This is a recipe for Hunkar Begendi, a Turkish eggplant puree that Joyce Goldstein served at her restaurant Square One in San Francisco as a bed for little meatballs in tomato sauce. Yes, I have served this puree with little meatballs, but it also goes well with lamb chops and is an excellent component of a vegetable plate.
Hunkar Begendi - Turkish Eggplant Puree
Adapted from The Mediterranean Kitchen by Joyce Goldstein
3 eggplants, about one pound each (not little Japanese ones)

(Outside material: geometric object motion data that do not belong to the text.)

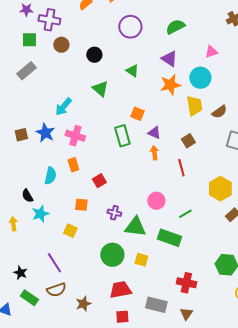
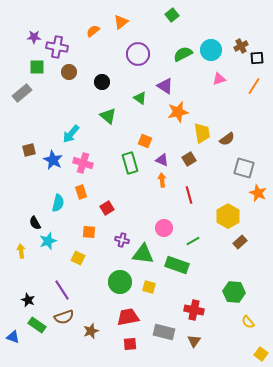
purple triangle: (169, 59) -> (165, 86), moved
gray rectangle: (26, 71) -> (22, 93), moved
cyan circle: (200, 78) -> (211, 50), moved
brown square: (21, 135) -> (29, 150), moved
brown square: (188, 141) -> (189, 159), moved

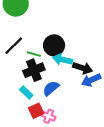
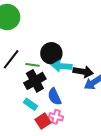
blue semicircle: (51, 88) -> (54, 97), turned -66
pink cross: (49, 116) -> (56, 117), moved

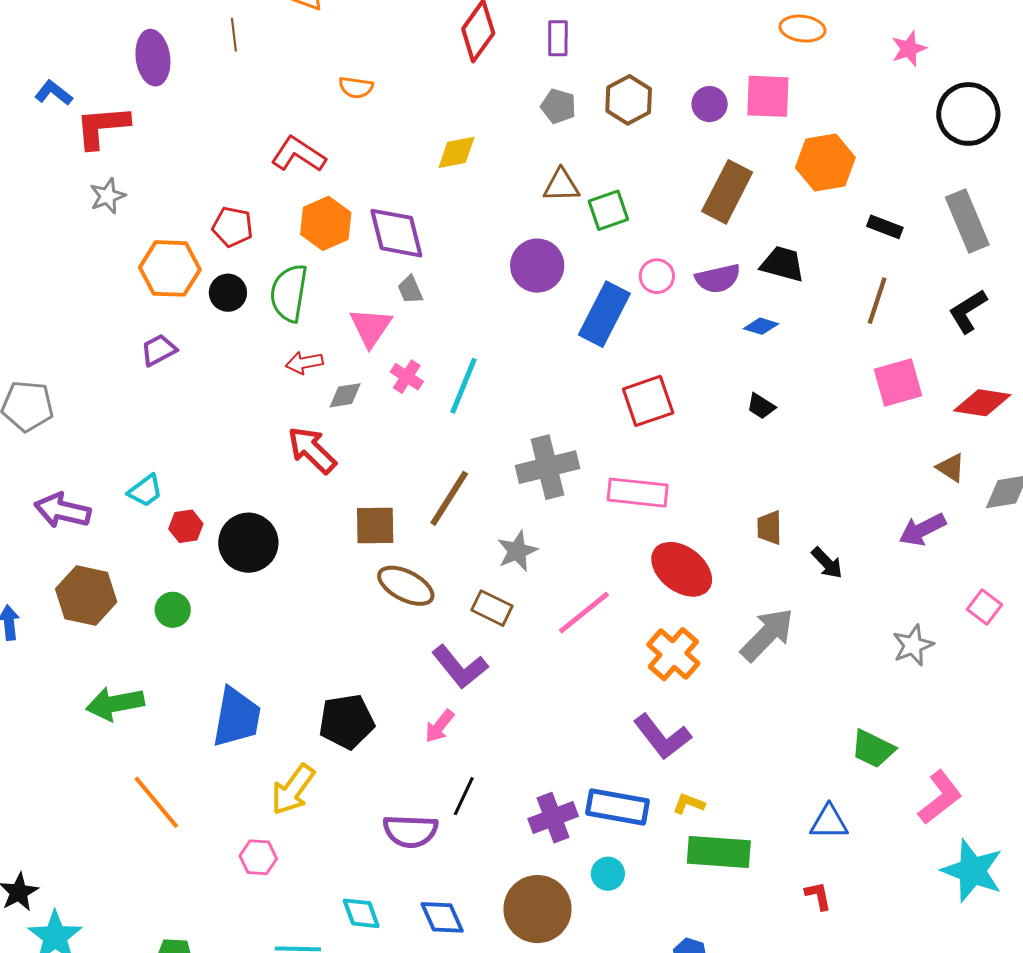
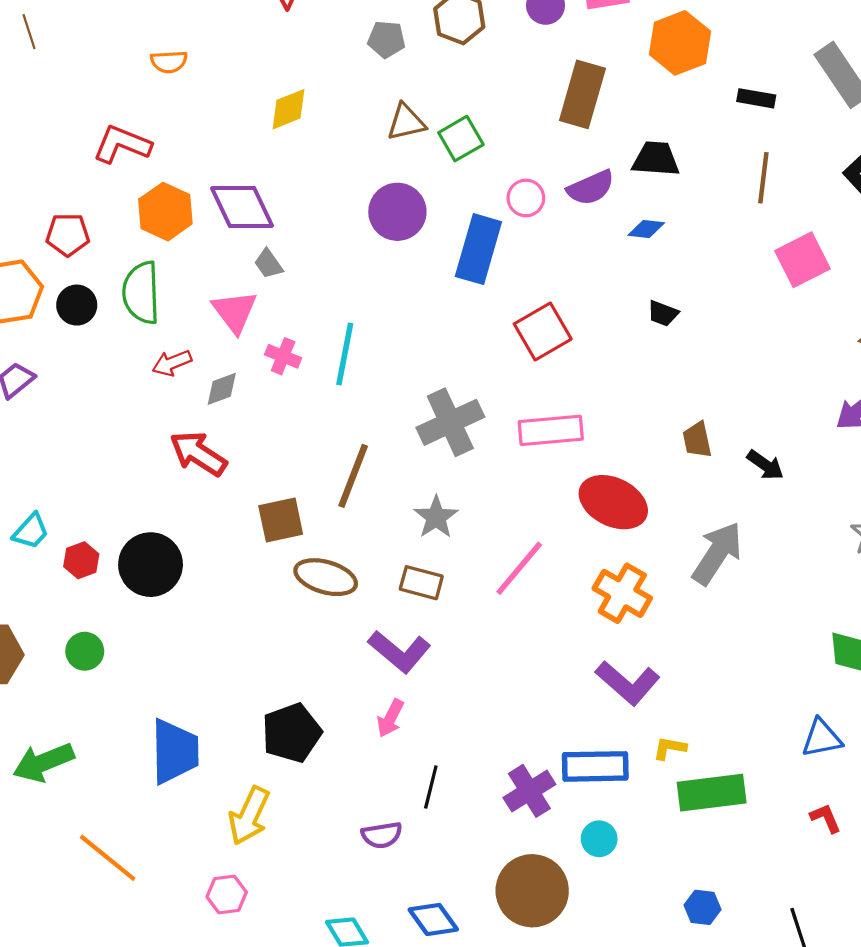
purple semicircle: (410, 831) -> (382, 835), size x0.7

1/2 cup freshly grated Parmesan cheese
1 cup of bechamel sauce made with the following:
2 tablespoons unsalted butter
2 tablespoons flour
1 cup heavy cream
1/2 teaspoon salt
1/4 teaspoon pepper
Pinch of freshly grated nutmeg
Preheat the oven to 450°F.
Do not peel the eggplants. Wash them and prick them in a few places with a fork. Put in a roasting pan, and bake, turning occasionally, until they feel soft. This will take about 45 minutes to one hour depending on your oven and the eggplants. Remove them from the oven, and let cool slightly until you can handle them. Cut them in half, scoop the flesh into a colander to drain for about 15 minutes. Puree the flesh in a food processor.
While the eggplants are cooling, make the bechamel.
Heat the heavy cream in a microwave until warm. Melt the butter in a saucepan over low heat. Add the flour, and cook, stirring for about 4 minutes until well blended. Whisk in the warm cream, and continue to whisk until the sauce is thick. This should take 4 minutes. Then add the salt, pepper, and nutmeg.
Mix the eggplant puree, bechamel, and Parmesan cheese in a bowl. Adjust the seasoning, if necessary. You can keep it warm over hot water in a pan or heat in the microwave right before serving.
Mix the eggplant puree, bechamel, and Parmesan cheese in a bowl. Adjust the seasoning, if necessary. You can keep it warm over hot water in a pan or heat in the microwave right before serving.